NORAD downgraded to ‘warm standby’

COLORADO SPRINGS — The military is virtually closing the secretive defense complex carved into Cheyenne Mountain that for decades has monitored North American skies for threats, a newspaper reported.

The Denver Post reported late Thursday that the North American Aerospace Defense Command (NORAD) operations center will be moved to nearby Peterson Air Force Base, which is home to the U.S. Northern Command created after the September 11 attacks.

NORAD, a joint U.S. and Canadian command, was set up in the 1960s to monitor the skies for threats such as missiles, aircraft and space objects.

Adm. Tim Keating, who commands both NORAD and the U.S. Northern Command, said the government’s best intelligence “leads us to believe a missile attack from China or Russia is very unlikely.”

That, along with the emergence of varied terrorist threats such as suicide bombers, “is what recommends to us that we don’t need to maintain Cheyenne Mountain in a 24/7 status. We can put it on ‘warm standby,’” Adm.
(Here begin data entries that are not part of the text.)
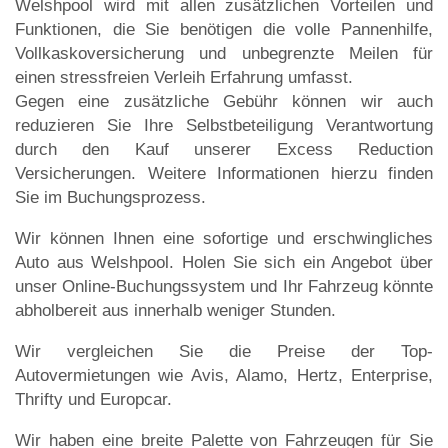
Welshpool wird mit allen zusätzlichen Vorteilen und
Funktionen, die Sie benötigen die volle Pannenhilfe,
Vollkaskoversicherung und unbegrenzte Meilen für
einen stressfreien Verleih Erfahrung umfasst.
Gegen eine zusätzliche Gebühr können wir auch
reduzieren Sie Ihre Selbstbeteiligung Verantwortung
durch den Kauf unserer Excess Reduction
Versicherungen. Weitere Informationen hierzu finden
Sie im Buchungsprozess.
Wir können Ihnen eine sofortige und erschwingliches
Auto aus Welshpool. Holen Sie sich ein Angebot über
unser Online-Buchungssystem und Ihr Fahrzeug könnte
abholbereit aus innerhalb weniger Stunden.
Wir vergleichen Sie die Preise der Top-
Autovermietungen wie Avis, Alamo, Hertz, Enterprise,
Thrifty und Europcar.
Wir haben eine breite Palette von Fahrzeugen für Sie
Keating told the newspaper.

Border agent pleads to alien smuggling

SAN DIEGO — Border Patrol Agent Oscar Antonio Ortiz was sentenced to five years in prison yesterday after pleading guilty to charges that included conspiracy to bring in illegal aliens and making a false claim to U.S. citizenship.

Prosecutors had sought a sentence of nearly three years, but U.S. District Judge John A. Houston decided a stiffer punishment was required for Ortiz, 29.

“You violated the sacred trust of your comrades,” the judge said. “As a link in the chain, they depended on you.”

Ortiz was arrested in August. He admitted smuggling at least 100 illegal aliens into the country, sometimes by driving them in his Border Patrol truck.

Critics say the case raises questions about the hiring process at the Border Patrol as it grows from 11,700 agents now to 18,000 by the end of 2008 in an effort to tighten the nation’s borders.

Court blocks review in Jefferson case

A federal appeals court yesterday barred the Justice Department from reviewing evidence seized from a Louisiana congressman’s office during an FBI raid on his Capitol Hill office in May.

A three-judge panel ordered a federal trial judge to ensure that Rep. William J. Jefferson, a Democrat, be given copies of seized evidence contained on more than a dozen computer hard drives, several floppy disks and two boxes of paper documents.

The panel said Mr. Jefferson then must be given the opportunity to invoke legislative privilege claims in private with the trial judge before investigators can review the materials.

The search of Mr. Jefferson’s office was part of a 16-month international bribery investigation.